The quantity of interest here is the coefficients of three-way interactions, which give the difference in daily accident counts before and after the mobility change for different values of the third feature (e.g., gender). A positive (negative) coefficient suggests an increase (decrease) of accidents with the value indicates the magnitude of change. Confidence intervals are also calculated to show the statistical significance.

As the number of accidents is found to correlate with the amount of traffic and decrease after the mobility change in general, we further investigate whether the number of accidents changes disproportionately across all factors.
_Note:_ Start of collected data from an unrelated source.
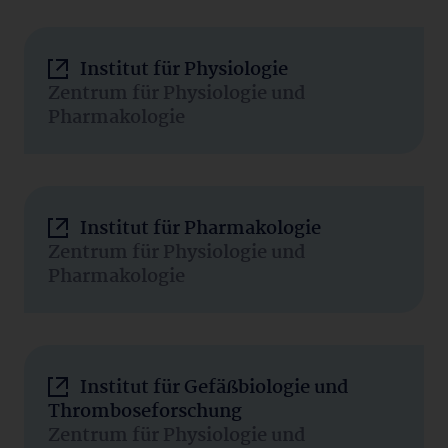
Institut für Physiologie
Zentrum für Physiologie und
Pharmakologie
Institut für Pharmakologie
Zentrum für Physiologie und
Pharmakologie
Institut für Gefäßbiologie und
Thromboseforschung
Zentrum für Physiologie und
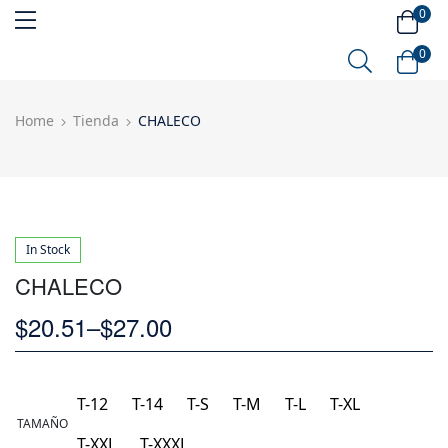
0
0
Home
Tienda
CHALECO
In Stock
CHALECO
$
20.51
–
$
27.00
T-12
T-14
T-S
T-M
T-L
T-XL
TAMAÑO
T-XXL
T-XXXL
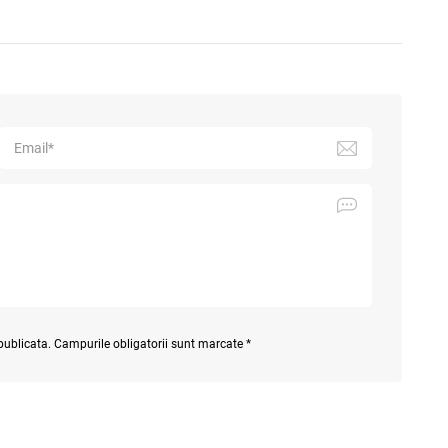
 publicata. Campurile obligatorii sunt marcate *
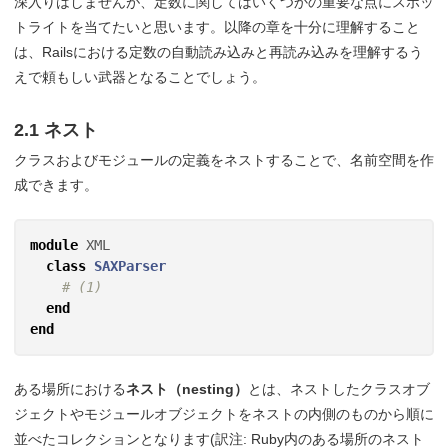
深入りはしませんが、定数に関してはいくつかの重要な点にスポッ
トライトを当てたいと思います。以降の章を十分に理解すること
は、Railsにおける定数の自動読み込みと再読み込みを理解するう
えで頼もしい武器となることでしょう。
2.1 ネスト
クラスおよびモジュールの定義をネストすることで、名前空間を作
成できます。
module
XML
class
SAXParser
# (1)
end
end
ある場所における
ネスト（nesting）
とは、ネストしたクラスオブ
ジェクトやモジュールオブジェクトをネストの内側のものから順に
並べたコレクションとなります(訳注: Ruby内のある場所のネスト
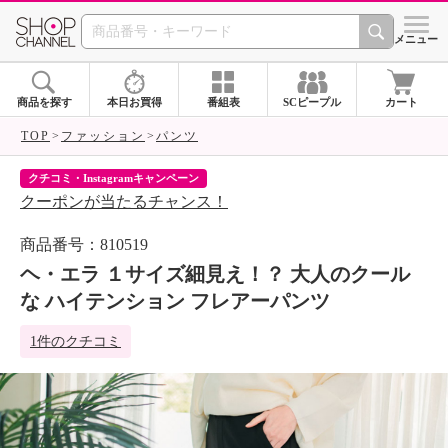
SHOP CHANNEL 
メニュー
商品を探す
本日お買得
番組表
SCピープル
カート
TOP
ファッション
パンツ
クチコミ・Instagramキャンペーン
ネ
クーポンが当たるチャンス！
ネ
商品番号：810519
ヘ・エラ １サイズ細見え！？ 大人のクール
な ハイテンション フレアーパンツ
1件のクチコミ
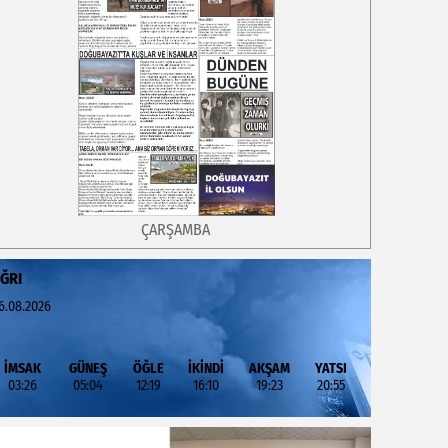
ÇARŞAMBA
ĞRI
6.08.2026
İMSAK
GÜNEŞ
ÖĞLE
İKİNDİ
AKŞAM
YATSI
03:26
05:04
12:19
16:10
19:23
20:55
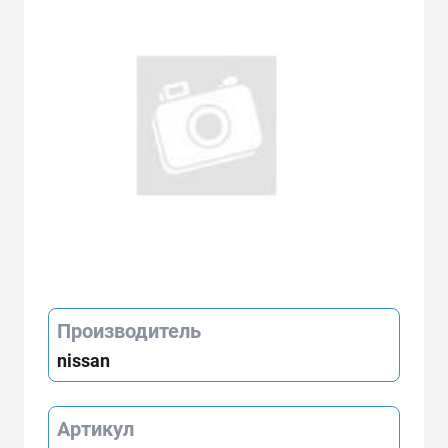
Производитель
nissan
Артикул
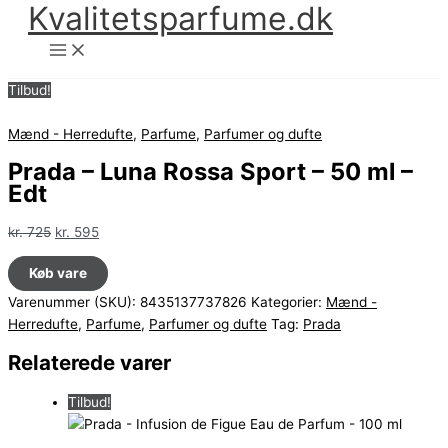
Kvalitetsparfume.dk
Gå
til
indholdet
Tilbud!
Mænd - Herredufte
,
Parfume
,
Parfumer og dufte
Prada – Luna Rossa Sport – 50 ml –
Edt
Den
Den
kr.
725
kr.
595
oprindelige
aktuelle
Køb vare
pris
pris
var:
er:
Varenummer (SKU):
8435137737826
Kategorier:
Mænd -
kr. 725.
kr. 595.
Herredufte
,
Parfume
,
Parfumer og dufte
Tag:
Prada
Relaterede varer
Tilbud!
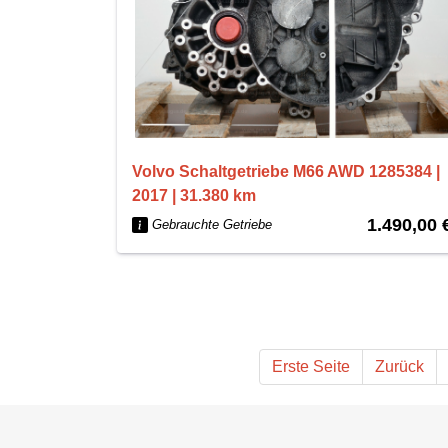
Volvo Schaltgetriebe M66 AWD 1285384 |
2017 | 31.380 km
1.490,00 
Gebrauchte Getriebe
Erste Seite
Zurück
This is done by replacing the dependent variable y in Eq. (3) with the daily fraction of accidents in a group (e.g., Male). We then estimate the same regression model to get the change in accident fraction or share of accidents for each group.

To assess the robustness of the results in time, we fit the regression models to three time windows (separately): 15 days, 30 days, and 60 days before and after the mobility change-point. This allows us to study the temporal evolution of the changes of accidents. For example, it is possible that the number of accidents decreases (of a certain group) in the first 15 days after mobility change but recovers after 30 days.